The fee is separate from the fees that the town can charge for photocopying public documents like a budget. Those can be as high as 75 cents for the first few pages.
Klitzner said, "Most people come into Town Hall looking for one document, like a copy of an accident report or a birth certificate. That is not a problem. If they want the copy of one document, it's 75 cents per page like it always has been. Even if you want the copies of 10 ordinances, I can't see a problem. But if someone comes into Town Hall and wants to tie up a bunch of people to look for records, then there has to be a fee."
Klitzner reiterated that the ordinance covers extensive requests, not the simple ones.
"Anyone with a reasonable request for a record is not affected," Klitzner said. "No one should be worried about this. If you come into Town Hall and are requesting records, then we will tell you up front what is extraordinary."
Landrigan is not pleased in spite of Klitzner's assurances.
"When Mr. Klitzner says this, he's disingenuous," said Landrigan, who moved to East Rutherford three years ago, but still regularly monitors the actions of his former home. "The word 'extraordinary' is up to Mr. Klitzner to decide. It's too discretionary and too judgmental. There has to be specifics about what is subject to be charged. It's deceptive to say the least."
Klitzner said there hasn't been an "extraordinary" request in the seven weeks since the ordinance was passed. "It's not something that we're looking to use or anticipate using," Klitzner said.
The Record newspaper recently wrote an editorial on its opinion page criticizing North Bergen's new plan.
Klitzner responded in a letter, telling the paper that the criticism was unfounded.
"They wrote the opinion without ever contacting me," Klitzner said. "I could have told them differently if they asked."
Klitzner gave an example of a circumstance where the township would have to charge a document fee.
"If there's a lawsuit and in the interrogatory, there's a request for every violation on every property in the town," Klitzner said. "So then, we'd have to go through 10,000 property files to look for violations. That's extraordinary."
Klitzner said that he will also give the option of allowing the person to look through the documents themselves at no cost, provided employees don't do the research.
"We don't have the staff on our payroll that can simply handle public records," Klitzner said. "If there's a request, we have to take someone from their normal duties in order to do it. We're just following the exact language provided by the state attorney general - no more, no less."
When Klitzner was asked why so many people have concerns, he replied, "Either they don't understand or don't want to understand."
Landrigan still doesn't buy it.
"I go to other towns, like Teaneck or East Rutherford, where I live, and I never have a problem," Landrigan said.
Landrigan said that most records and information in other towns are provided on compact disks.

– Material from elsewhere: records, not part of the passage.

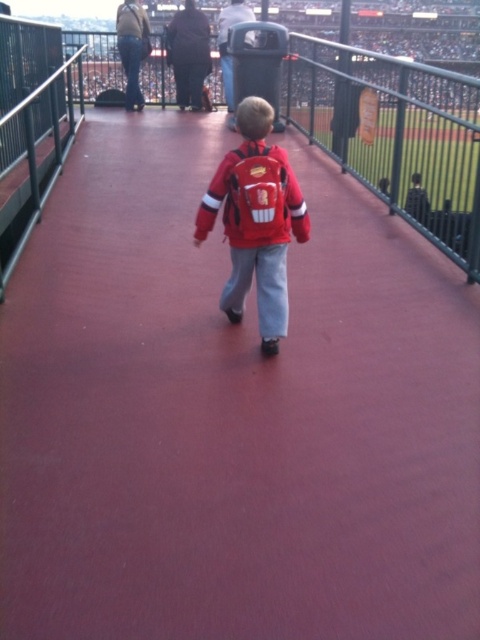 Question: Is metal/rail at left positioned before matte red jacket at center?

Choices:
 (A) yes
 (B) no

Answer: (B)

Question: Estimate the real-world distances between objects in this image. Which object is farther from the matte red jacket at center?

Choices:
 (A) matte red backpack at center
 (B) metal/rail at left

Answer: (B)

Question: Which point is closer to the camera?

Choices:
 (A) metal/rail at left
 (B) matte red backpack at center
 (C) matte red jacket at center

Answer: (C)

Question: From the image, what is the correct spatial relationship of matte red backpack at center in relation to metal/rail at left?

Choices:
 (A) right
 (B) left

Answer: (A)

Question: Which point is farther to the camera?

Choices:
 (A) (279, 173)
 (B) (48, 132)
 (C) (263, 163)

Answer: (B)

Question: Is matte red backpack at center positioned before matte red jacket at center?

Choices:
 (A) no
 (B) yes

Answer: (A) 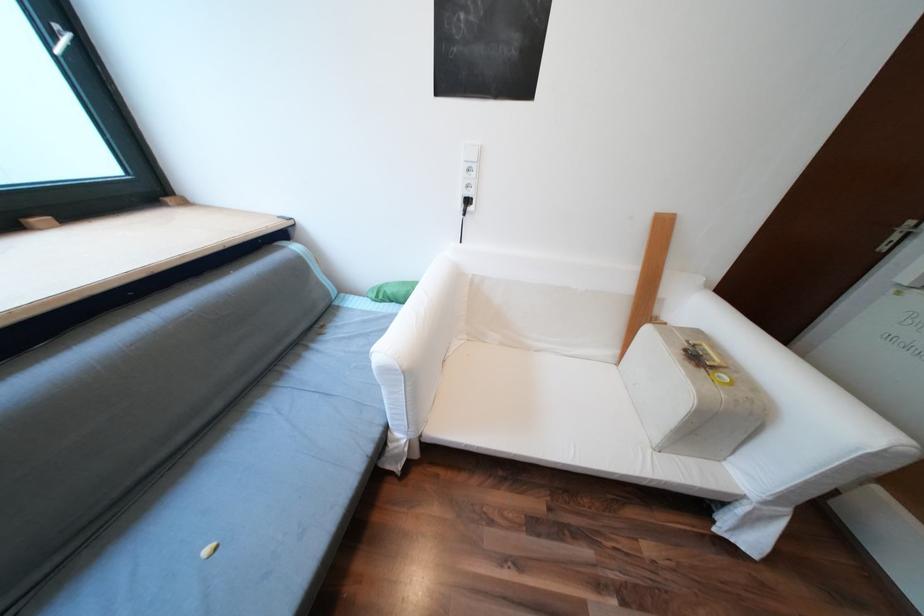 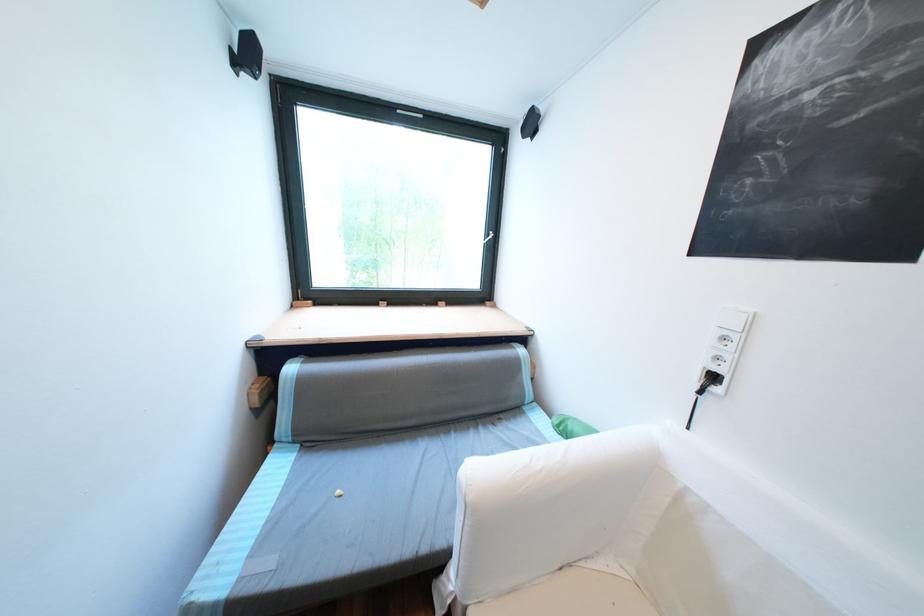 In the second image, find the point that corresponds to the point at 480,209 in the first image.

(725, 390) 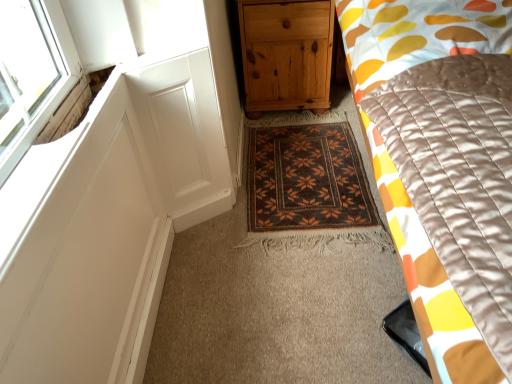 Question: From a real-world perspective, is natural wood chest of drawers at center positioned over silky yellow-orange quilt at right based on gravity?

Choices:
 (A) no
 (B) yes

Answer: (A)

Question: Is natural wood chest of drawers at center not near silky yellow-orange quilt at right?

Choices:
 (A) yes
 (B) no

Answer: (B)

Question: Is natural wood chest of drawers at center with silky yellow-orange quilt at right?

Choices:
 (A) yes
 (B) no

Answer: (B)

Question: Is natural wood chest of drawers at center in front of silky yellow-orange quilt at right?

Choices:
 (A) yes
 (B) no

Answer: (B)

Question: From a real-world perspective, is natural wood chest of drawers at center positioned under silky yellow-orange quilt at right based on gravity?

Choices:
 (A) no
 (B) yes

Answer: (B)

Question: From a real-world perspective, relative to natural wood chest of drawers at center, is silky yellow-orange quilt at right vertically above or below?

Choices:
 (A) above
 (B) below

Answer: (A)

Question: Considering the positions of silky yellow-orange quilt at right and natural wood chest of drawers at center in the image, is silky yellow-orange quilt at right bigger or smaller than natural wood chest of drawers at center?

Choices:
 (A) small
 (B) big

Answer: (B)

Question: From the image's perspective, relative to natural wood chest of drawers at center, is silky yellow-orange quilt at right above or below?

Choices:
 (A) below
 (B) above

Answer: (A)

Question: Is point (458, 241) positioned closer to the camera than point (262, 76)?

Choices:
 (A) farther
 (B) closer

Answer: (B)

Question: In the image, is brown woven mat at center positioned in front of or behind silky yellow-orange quilt at right?

Choices:
 (A) behind
 (B) front

Answer: (A)

Question: From a real-world perspective, is brown woven mat at center physically located above or below silky yellow-orange quilt at right?

Choices:
 (A) below
 (B) above

Answer: (A)

Question: Considering the relative positions of brown woven mat at center and silky yellow-orange quilt at right in the image provided, is brown woven mat at center to the left or to the right of silky yellow-orange quilt at right?

Choices:
 (A) right
 (B) left

Answer: (B)

Question: Is point (327, 157) positioned closer to the camera than point (415, 56)?

Choices:
 (A) farther
 (B) closer

Answer: (A)

Question: From the image's perspective, is natural wood chest of drawers at center above or below silky yellow-orange quilt at right?

Choices:
 (A) below
 (B) above

Answer: (B)

Question: Considering the positions of point (266, 74) and point (429, 273), is point (266, 74) closer or farther from the camera than point (429, 273)?

Choices:
 (A) farther
 (B) closer

Answer: (A) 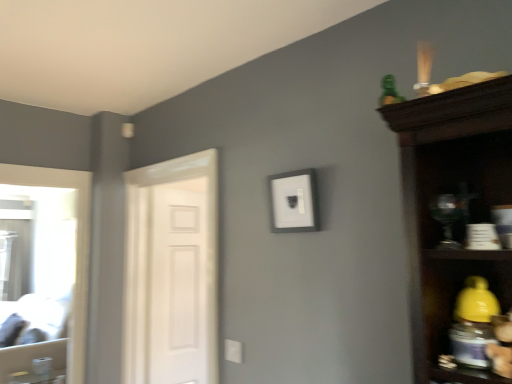 Question: From the image's perspective, relative to white matte picture frame at center, is green plastic toy at upper right above or below?

Choices:
 (A) below
 (B) above

Answer: (B)

Question: Is green plastic toy at upper right taller or shorter than white matte picture frame at center?

Choices:
 (A) short
 (B) tall

Answer: (A)

Question: Estimate the real-world distances between objects in this image. Which object is farther from the green plastic toy at upper right?

Choices:
 (A) white painted wood door at left
 (B) white matte picture frame at center
 (C) white matte door at left

Answer: (C)

Question: Considering the real-world distances, which object is closest to the white painted wood door at left?

Choices:
 (A) green plastic toy at upper right
 (B) white matte picture frame at center
 (C) white matte door at left

Answer: (C) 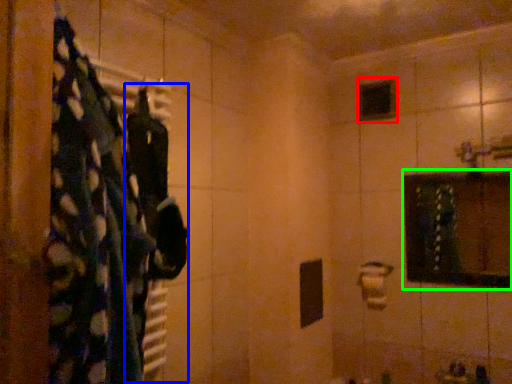 Question: Which object is positioned closest to mirror (highlighted by a red box)? Select from clothing (highlighted by a blue box) and medicine cabinet (highlighted by a green box).

Choices:
 (A) clothing
 (B) medicine cabinet

Answer: (B) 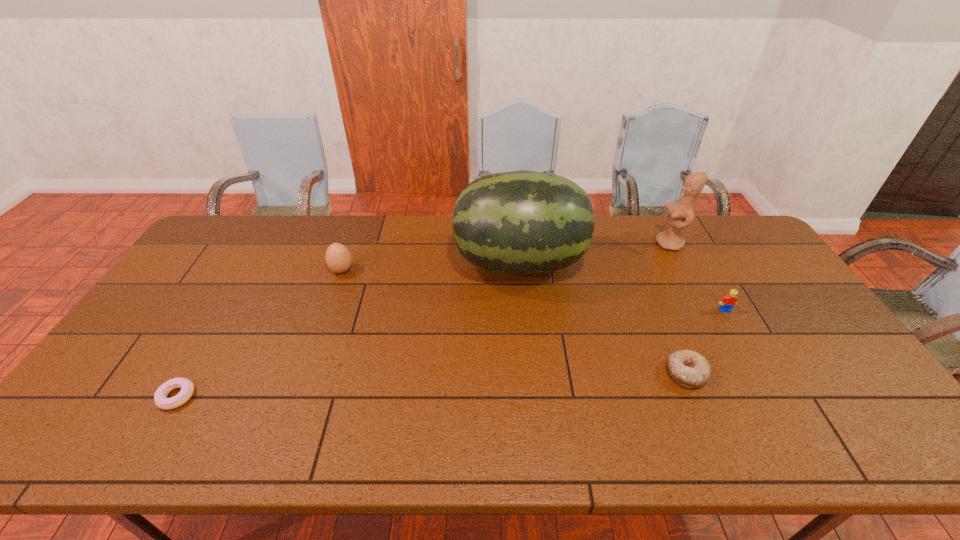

"Those disks hold tremendous amounts of information," Landrigan said. "I just bring in a disk and they copy the information for me. I still have an emotional interest in North Bergen. I don't understand what they're trying to hide."
Landrigan also suggested that the records be listed on the Internet, but it would take time to compile the information and then program it.
"If the information was available on the Internet, then everyone could have access," Landrigan said. "But if you don't know what they're doing, and it raises questions. The worst part of it is that if they succeed, then all access to public records will be practically denied. And that's wrong."
Klitzner said that the true test of the ordinance will occur once the first extraordinary request comes in.
"Nothing has changed," Klitzner said. "Access has not been denied and never will be."